BlackRock ETF: New Leader For Emerging-Market Debt Investors

BlackRock ETF: New Leader For Emerging-Market Debt Investors

What is the latest frontier to be taken over by low-cost ETFs? Emerging-market debt.

Despite a surge in appetite for high-yielding debt, mutual funds that charge more than double the fees of relatively cheap ETFs have struggled to keep up.

Last year, BlackRock’s iShares JPMorgan USD EMB ETF became the world’s biggest developing-nation debt fund.

It’s nearly doubled its assets to more than $10 billion over the past 12 months.

In that time, the gap between the ETF and the largest actively managed fund in the category, the far more pricey Pictet-Global Emerging Debt fund, has become wider than ever.

The Pictet fund is a Societe D’investissement A Capital Variable, an open-ended investment vehicle that’s popular in Western Europe and similar to a mutual fund.

BlackRock’s success bucks the long-held premise that investing in developing markets requires active managers responding to sudden shifts in political risk and uncovering mis-priced assets.

BlackRock charges 40 basis points for its ETF, compared with 143 basis points for Pictet’s active fund.

The fact is emerging-market ETFs have been able to trump their active peers on cost as well as performance.

BlackRock’s emerging-markets bond ETF has beaten its active peers by 74 basis points on average over the last five years, according to Morningstar Inc.

“It's generally thought that investing in a less efficient market would present more opportunities for active managers, but that hasn’t been the case,” said Phillip Yoo, an ETF analyst at Morningstar in Chicago.

“People are just gradually becoming more aware of the benefits of the ETF.”

BlackRock’s fee for EMB is the second-lowest fee among all emerging-market debt funds, according to Morningstar.

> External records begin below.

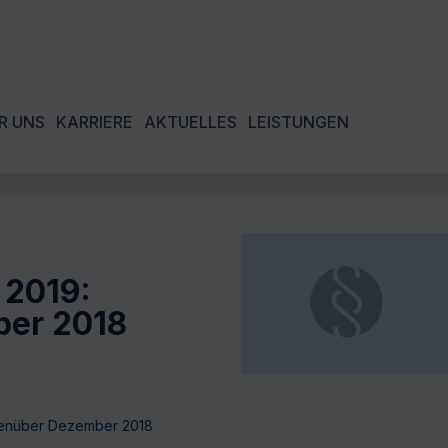
R UNS
KARRIERE
AKTUELLES
LEISTUNGEN
 2019:
ber 2018
genüber Dezember 2018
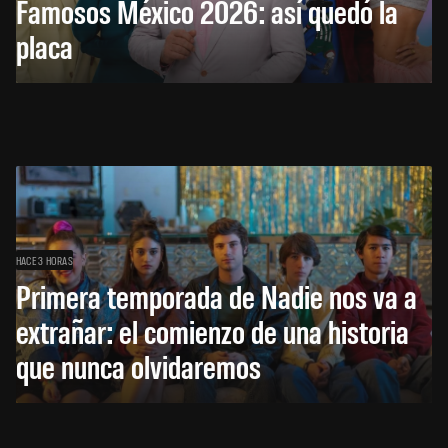
Famosos México 2026: así quedó la
placa
HACE 3 HORAS
Primera temporada de Nadie nos va a
extrañar: el comienzo de una historia
que nunca olvidaremos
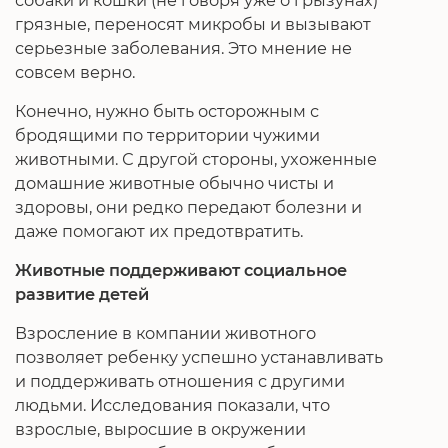
собаки и кошки (не говоря уже о грызунах)
грязные, переносят микробы и вызывают
серьезные заболевания. Это мнение не
совсем верно.
Конечно, нужно быть осторожным с
бродящими по территории чужими
животными. С другой стороны, ухоженные
домашние животные обычно чисты и
здоровы, они редко передают болезни и
даже помогают их предотвратить.
Животные поддерживают социальное
развитие детей
Взросление в компании животного
позволяет ребенку успешно устанавливать
и поддерживать отношения с другими
людьми. Исследования показали, что
взрослые, выросшие в окружении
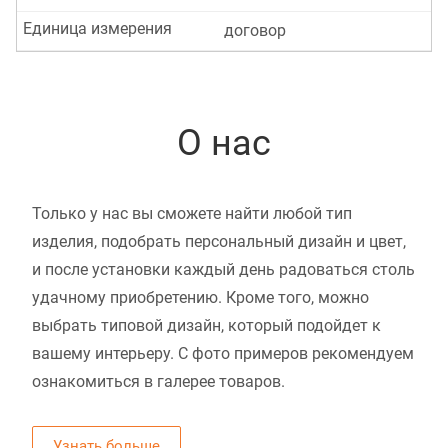
Единица измерения
договор
О нас
Только у нас вы сможете найти любой тип
изделия, подобрать персональный дизайн и цвет,
и после установки каждый день радоваться столь
удачному приобретению. Кроме того, можно
выбрать типовой дизайн, который подойдет к
вашему интерьеру. С фото примеров рекомендуем
ознакомиться в галерее товаров.
Узнать больше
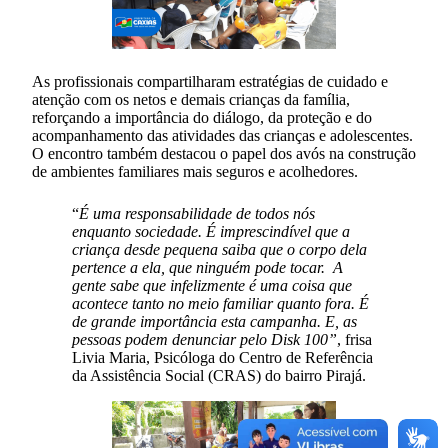
As profissionais compartilharam estratégias de cuidado e
atenção com os netos e demais crianças da família,
reforçando a importância do diálogo, da proteção e do
acompanhamento das atividades das crianças e adolescentes.
O encontro também destacou o papel dos avós na construção
de ambientes familiares mais seguros e acolhedores.
“
É uma responsabilidade de todos nós
enquanto sociedade. É imprescindível que a
criança desde pequena saiba que o corpo dela
pertence a ela, que ninguém pode tocar. A
gente sabe que infelizmente é uma coisa que
acontece tanto no meio familiar quanto fora. É
de grande importância esta campanha. E, as
pessoas podem denunciar pelo Disk 100”
, frisa
Livia Maria, Psicóloga do Centro de Referência
da Assistência Social (CRAS) do bairro Pirajá.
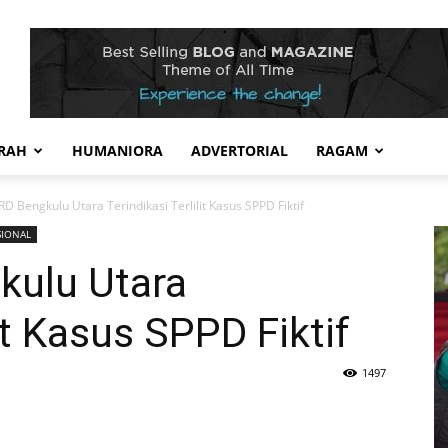
RAH
HUMANIORA
ADVERTORIAL
RAGAM
 Bengkulu Utara Terindikasi Terlilit Kasus SPPD Fiktif
SIONAL
kulu Utara
lit Kasus SPPD Fiktif
1497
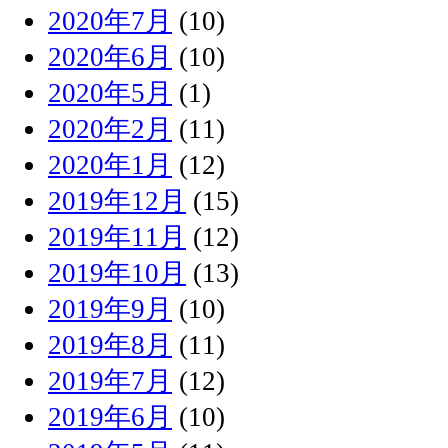
2020年7月
(10)
2020年6月
(10)
2020年5月
(1)
2020年2月
(11)
2020年1月
(12)
2019年12月
(15)
2019年11月
(12)
2019年10月
(13)
2019年9月
(10)
2019年8月
(11)
2019年7月
(12)
2019年6月
(10)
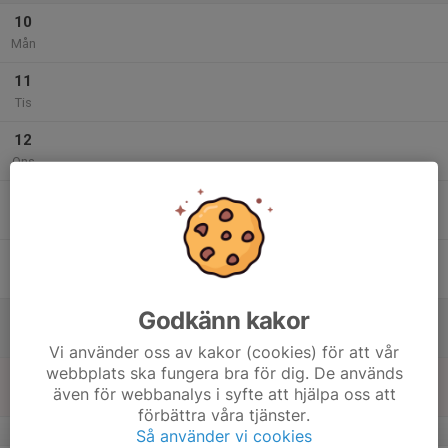
10
Mån
11
Tis
12
Ons
13
Tor
14
Fre
Godkänn kakor
15
Lör
Vi använder oss av kakor (cookies) för att vår
webbplats ska fungera bra för dig. De används
16
även för webbanalys i syfte att hjälpa oss att
Sön
förbättra våra tjänster.
v.12
Så använder vi cookies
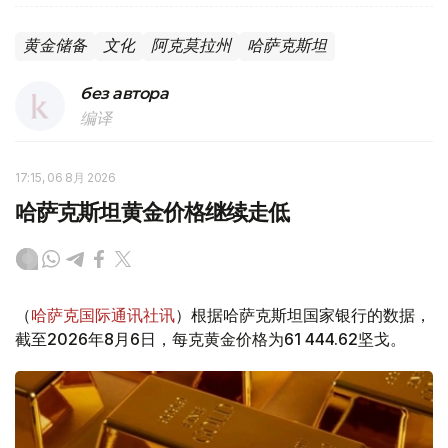
黄金储备
文化
阿克莫拉州
哈萨克斯坦
без автора
编译
17:15, 06 8月 2026
哈萨克斯坦黄金价格继续走低
（
哈萨克国际通讯社讯
）根据哈萨克斯坦国家银行的数据，
截至2026年8月6日，每克黄金价格为61 444.62坚戈。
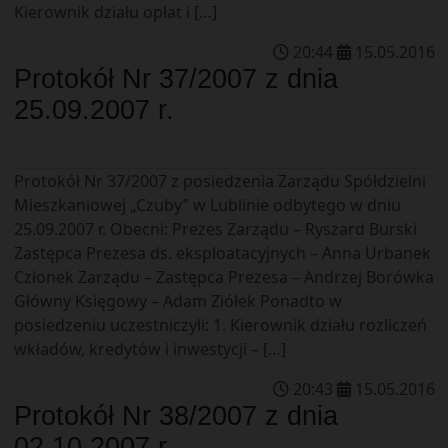
Kierownik działu opłat i […]
20
:
44
15
.
05
.
2016
Protokół Nr 37/2007 z dnia
25.09.2007 r.
Protokół Nr 37/2007 z posiedzenia Zarządu Spółdzielni
Mieszkaniowej „Czuby” w Lublinie odbytego w dniu
25.09.2007 r. Obecni: Prezes Zarządu – Ryszard Burski
Zastępca Prezesa ds. eksploatacyjnych – Anna Urbanek
Członek Zarządu – Zastępca Prezesa – Andrzej Borówka
Główny Księgowy – Adam Ziółek Ponadto w
posiedzeniu uczestniczyli: 1. Kierownik działu rozliczeń
wkładów, kredytów i inwestycji – […]
20
:
43
15
.
05
.
2016
Protokół Nr 38/2007 z dnia
02.10.2007 r.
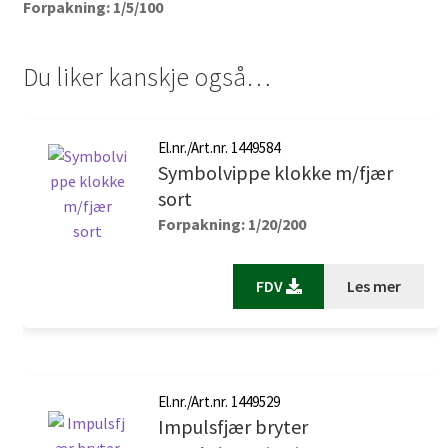
Forpakning: 1/5/100
Du liker kanskje også…
El.nr./Art.nr. 1449584
Symbolvippe klokke m/fjær
sort
Forpakning: 1/20/200
FDV
Les mer
El.nr./Art.nr. 1449529
Impulsfjær bryter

The average fee for U.S. mutual funds that track emerging markets is about 90 basis points, or more than twice what BlackRock charges, according to data from the Investment Company Institute and Lipper.

Liquidity And Volatility

It’s common for an ETF to continue to take market share once it’s become the biggest fund in an industry or sector because institutional investors prefer the liquidity, according to Karen Schenone, a fixed-income strategist at iShares.

BlackRock shoots for annual growth of about 40% for it’s U.S. fixed-income products, including EMB, she said.

Active investors maintain that having an ETF develop into the dominant player in emerging-market debt could increase volatility in the market because the index-tracking funds tend to appeal to short-term investors who will pull out their money when risk sentiment sours, according to Manik Narain, an emerging-markets strategist at UBS Group AG in London.

“There is a risk that there is more tourist money coming into the asset class through ETFs. It could increase the risk of feedback loops of weakness amplifying the weakness in the market,” she said in a phone interview.

“For active investors, it increases pressure to beat the benchmark. They may take on more risks.”

The demand for higher-yielding debt with interest rates historically low in much of the developed world has pushed emerging-market bonds into the mainstream for global investors, according to Adam Laird, head of ETF strategy at Lyxor Asset Management in London, England.

ETFs provide a relatively straightforward and low-risk way of accessing the market, he said.

Emerging-market dollar bonds yield 4.64% on average, about three times more than the global aggregate, according to Bloomberg.

“The low interest-rate environment has forced people to consider asset classes they haven’t had to consider before,” said BlackRock.

“ETFs help people invest more efficiently.”